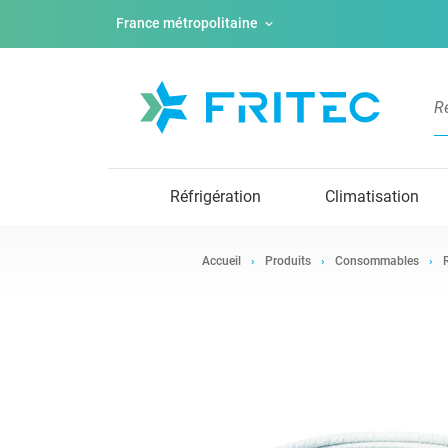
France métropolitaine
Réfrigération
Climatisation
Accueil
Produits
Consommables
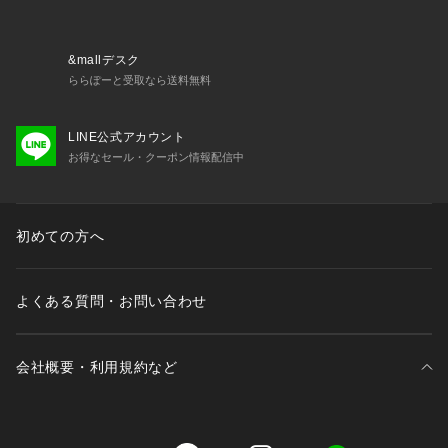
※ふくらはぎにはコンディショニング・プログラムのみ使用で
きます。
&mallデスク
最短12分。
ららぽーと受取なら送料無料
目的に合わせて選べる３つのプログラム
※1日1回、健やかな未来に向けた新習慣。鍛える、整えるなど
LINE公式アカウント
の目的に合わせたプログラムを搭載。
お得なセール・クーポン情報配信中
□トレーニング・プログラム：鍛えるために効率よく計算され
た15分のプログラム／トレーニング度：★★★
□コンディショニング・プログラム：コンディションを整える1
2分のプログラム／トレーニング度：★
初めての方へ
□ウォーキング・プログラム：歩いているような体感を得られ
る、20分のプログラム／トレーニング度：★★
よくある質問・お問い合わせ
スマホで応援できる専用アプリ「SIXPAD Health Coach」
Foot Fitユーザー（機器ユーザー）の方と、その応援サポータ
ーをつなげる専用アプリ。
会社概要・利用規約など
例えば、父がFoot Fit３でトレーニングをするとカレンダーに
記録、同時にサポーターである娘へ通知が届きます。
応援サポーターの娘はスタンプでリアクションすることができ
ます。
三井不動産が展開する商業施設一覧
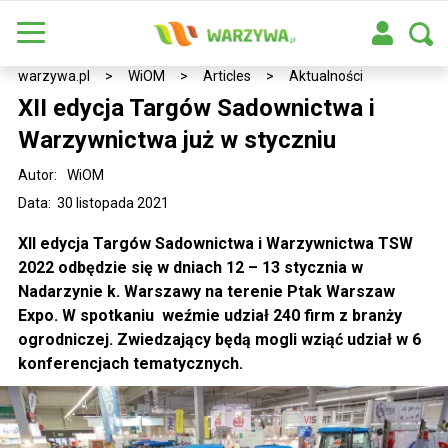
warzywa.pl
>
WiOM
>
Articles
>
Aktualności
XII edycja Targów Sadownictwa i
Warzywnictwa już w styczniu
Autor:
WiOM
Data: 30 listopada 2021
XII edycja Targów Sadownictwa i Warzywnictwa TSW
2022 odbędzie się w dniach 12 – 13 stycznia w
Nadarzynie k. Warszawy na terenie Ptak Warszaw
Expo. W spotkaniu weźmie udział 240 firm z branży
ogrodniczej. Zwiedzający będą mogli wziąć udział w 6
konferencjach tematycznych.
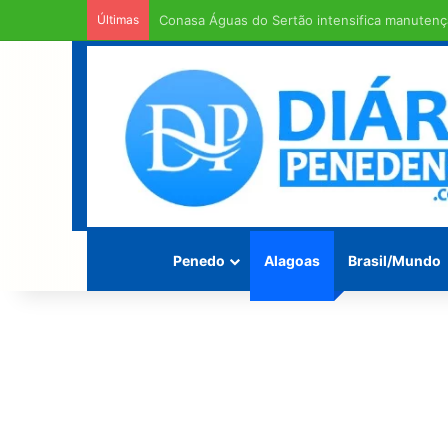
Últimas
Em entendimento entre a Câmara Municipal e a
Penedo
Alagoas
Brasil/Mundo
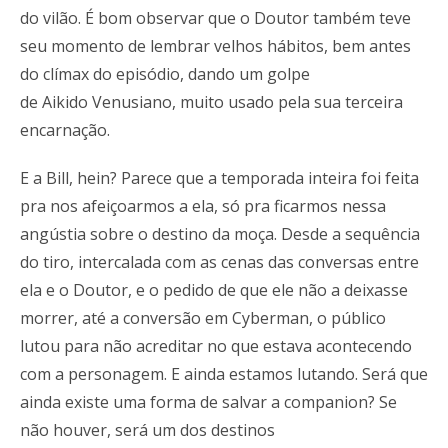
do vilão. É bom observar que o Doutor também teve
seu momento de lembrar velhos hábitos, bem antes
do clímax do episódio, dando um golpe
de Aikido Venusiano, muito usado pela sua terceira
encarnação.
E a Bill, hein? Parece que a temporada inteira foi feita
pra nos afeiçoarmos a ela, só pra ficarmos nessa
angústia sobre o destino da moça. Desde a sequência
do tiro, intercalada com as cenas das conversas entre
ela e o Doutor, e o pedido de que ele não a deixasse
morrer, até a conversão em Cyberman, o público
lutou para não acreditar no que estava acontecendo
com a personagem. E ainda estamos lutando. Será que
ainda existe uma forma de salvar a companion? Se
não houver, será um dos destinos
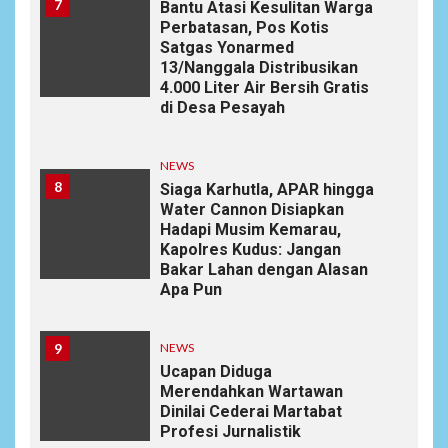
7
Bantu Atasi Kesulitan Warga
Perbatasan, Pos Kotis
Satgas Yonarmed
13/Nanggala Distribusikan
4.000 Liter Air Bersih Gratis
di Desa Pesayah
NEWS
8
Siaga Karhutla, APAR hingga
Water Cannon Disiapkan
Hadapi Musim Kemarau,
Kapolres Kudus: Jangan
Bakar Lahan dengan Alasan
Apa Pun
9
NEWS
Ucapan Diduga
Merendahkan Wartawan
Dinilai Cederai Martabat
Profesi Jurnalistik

Exercise aim: Restate word for word the lines of the data above that begin at the line with "konferencjach tematycznych." and end at the line with "angústia sobre o", keeping both ends and dropping every picture.

Response below:
konferencjach tematycznych.
Últimas
Em entendimento entre a Câmara Municipal e a
Penedo
Alagoas
Brasil/Mundo
do vilão. É bom observar que o Doutor também teve
seu momento de lembrar velhos hábitos, bem antes
do clímax do episódio, dando um golpe
de Aikido Venusiano, muito usado pela sua terceira
encarnação.
E a Bill, hein? Parece que a temporada inteira foi feita
pra nos afeiçoarmos a ela, só pra ficarmos nessa
angústia sobre o destino da moça. Desde a sequência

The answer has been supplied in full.